The delete this shouldn't be there, as the object is already under destruction by definition.
If you copy an element then all the pointers within its member vector are copied too; then when the original goes out of scope their pointees are destroyed, and the element copy has a vector of dangling pointers. You need a copy ctor and assignment operator.
So, just this basic start has already created two very serious faults. This is a sign that the design is to be avoided. It doesn't appear to be all that clear what the ownership semantics are to the programmer who uses it.

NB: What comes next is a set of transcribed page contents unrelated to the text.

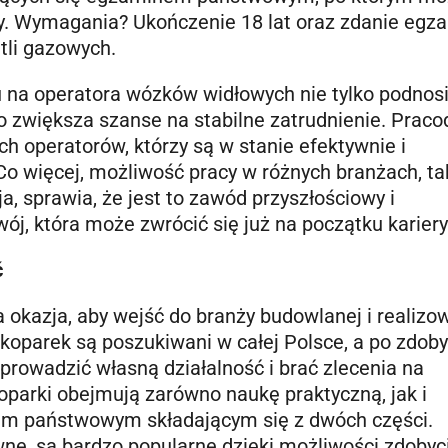
y. Wymagania? Ukończenie 18 lat oraz zdanie egz
tli gazowych.
 na operatora wózków widłowych nie tylko podnos
o zwiększa szanse na stabilne zatrudnienie. Prac
h operatorów, którzy są w stanie efektywnie i
Co więcej, możliwość pracy w różnych branżach, ta
a, sprawia, że jest to zawód przyszłościowy i
wój, która może zwrócić się już na początku kariery
ć
 okazja, aby wejść do branży budowlanej i realizo
 koparek są poszukiwani w całej Polsce, a po zdoby
rowadzić własną działalność i brać zlecenia na
parki obejmują zarówno naukę praktyczną, jak i
nem państwowym składającym się z dwóch części.
ne, są bardzo popularne dzięki możliwości zdobyc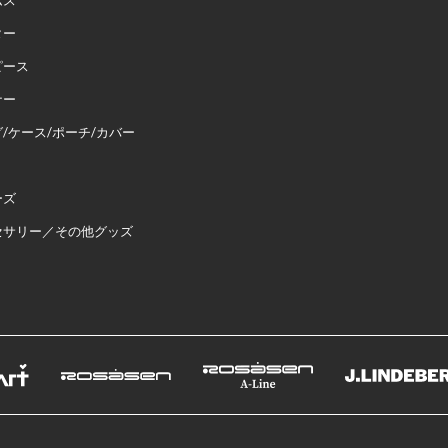
ムス
ター
ピース
ナー
/ケース/ポーチ/カバー
ーズ
セサリー／その他グッズ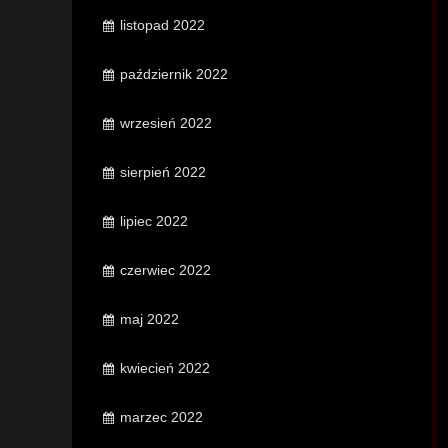
listopad 2022
październik 2022
wrzesień 2022
sierpień 2022
lipiec 2022
czerwiec 2022
maj 2022
kwiecień 2022
marzec 2022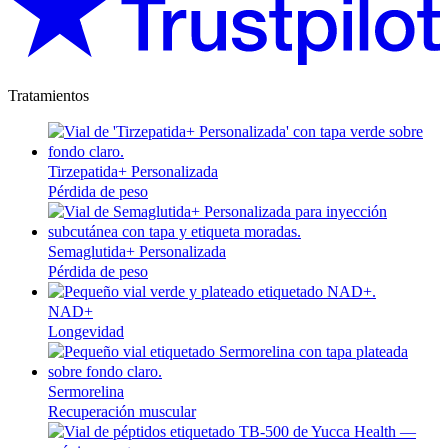
Tratamientos
Tirzepatida+ Personalizada
Pérdida de peso
Semaglutida+ Personalizada
Pérdida de peso
NAD+
Longevidad
Sermorelina
Recuperación muscular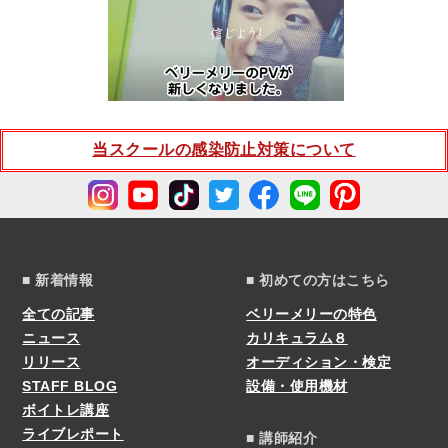
当スクールの感染防止対策について
■ 新着情報
■ 初めての方はこちら
全ての記事
ベリーメリーの特色
ニュース
カリキュラム８
リリース
オーディション・検定
STAFF BLOG
設備・使用機材
ボイトレ講座
ライブレポート
■ 講師紹介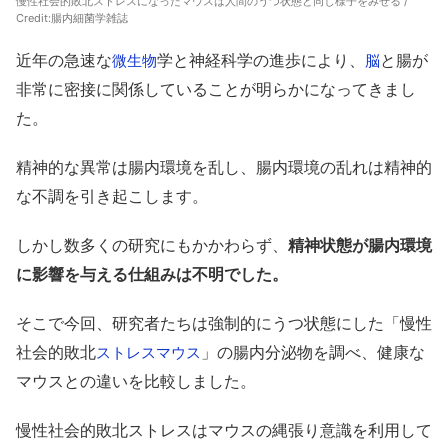
慢性社会的敗北ストレスになったマウスは人間のうつ状態と同じ様子をみせる /
Credit:腸内細菌学雑誌
近年の急速な
学と神経科学の進歩により、
と腸が
微生物
脳
非常に密接に関係していることが明らかになってきまし
た。
精神的な異常は腸内環境を乱し、腸内環境の乱れは精神的
な不調を引き起こします。
しかし数多くの研究にもかかわらず、
精神状態が腸内環境
に影響を与える仕組みは不明でした。
そこで今回、研究者たちは強制的にうつ状態にした「慢性
社会的敗北
」の腸内分泌物を調べ、健康な
ストレス
マウス
マウスとの違いを比較しました。
慢性社会的敗北ストレスはマウスの縄張り意識を利用して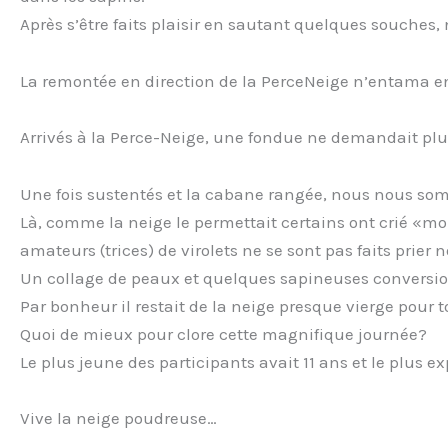
Après s’être faits plaisir en sautant quelques souches,
La remontée en direction de la PerceNeige n’entama en
Arrivés à la Perce-Neige, une fondue ne demandait plus
Une fois sustentés et la cabane rangée, nous nous somm
Là, comme la neige le permettait certains ont crié «m
amateurs (trices) de virolets ne se sont pas faits prier 
Un collage de peaux et quelques sapineuses conversions 
Par bonheur il restait de la neige presque vierge pour t
Quoi de mieux pour clore cette magnifique journée?
Le plus jeune des participants avait 11 ans et le plus 
Vive la neige poudreuse…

Why is dynamic allocation required here at all? Why not store elements objects themselves?
#include <vector>
class element
{
public:
void add_element(element const& e) {
_elements.push_back(e);
}
private:
std::vector<element> _elements;
};
This will change your program subtly if you previously had multiple references to the same element going into different other elements, but you'll have to decide for yourself whether that tangled mess of dependencies is something you need.
Nope, it doesn't work that way. You never delete this. You just don't. Basically, take out your destroy method, put everything into ~element() except for the delete this part. And instead of calling the destroy method, just delete _elements[i];.